[Data entries]
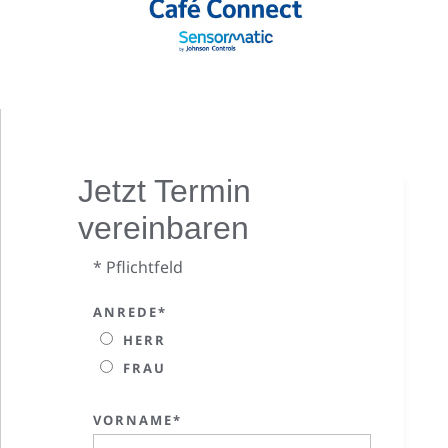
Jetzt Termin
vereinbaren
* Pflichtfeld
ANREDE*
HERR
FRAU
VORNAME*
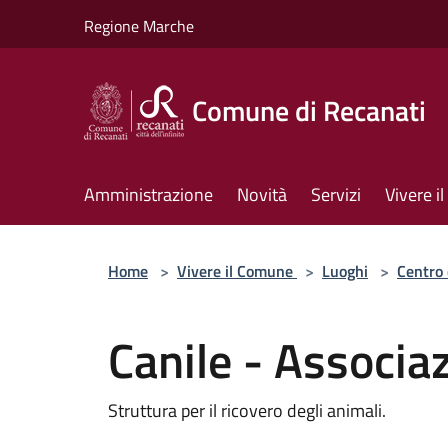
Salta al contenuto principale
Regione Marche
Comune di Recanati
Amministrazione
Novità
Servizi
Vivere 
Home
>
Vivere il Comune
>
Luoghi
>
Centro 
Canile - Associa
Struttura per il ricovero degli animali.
--
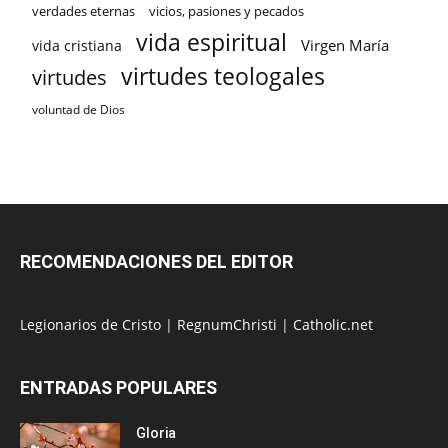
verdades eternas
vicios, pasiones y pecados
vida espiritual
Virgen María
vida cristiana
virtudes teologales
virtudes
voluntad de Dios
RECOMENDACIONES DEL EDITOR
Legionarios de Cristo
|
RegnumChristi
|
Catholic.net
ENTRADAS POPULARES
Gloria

- [Activity]:
Every line in the data that holds the string "Comune" should be returned.

- [Your response]:
Comune di Recanati
Vivere il Comune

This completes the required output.